Input Start Marker
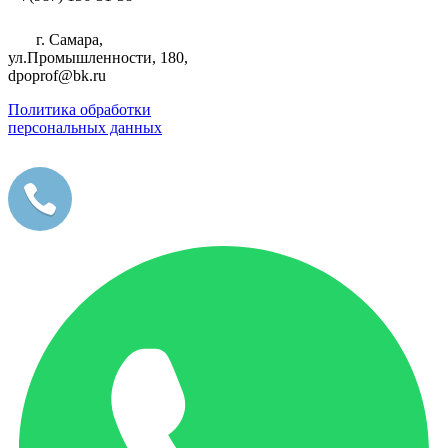
г. Самара,
ул.Промышленности, 180,
dpoprof@bk.ru
Политика обработки
персональных данных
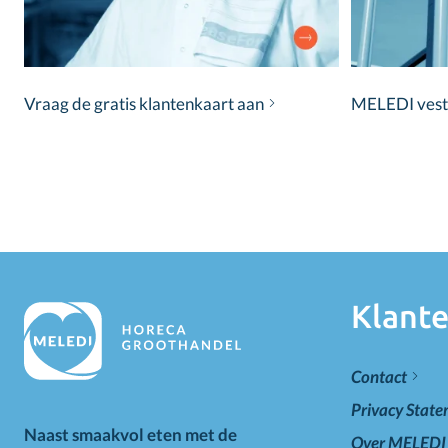
Vraag de gratis klantenkaart aan
MELEDI vestig
Klante
Contact
Privacy Stat
Naast smaakvol eten met de
Over MELEDI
Input End Marker
● Activity
Output every entry exactly, leaving out pictures.

● Response to the exercise
г. Самара,
ул.Промышленности, 180,
dpoprof@bk.ru
Политика обработки
персональных данных
Vraag de gratis klantenkaart aan
MELEDI vestig
Klante
Contact
Privacy Stat
Naast smaakvol eten met de
Over MELEDI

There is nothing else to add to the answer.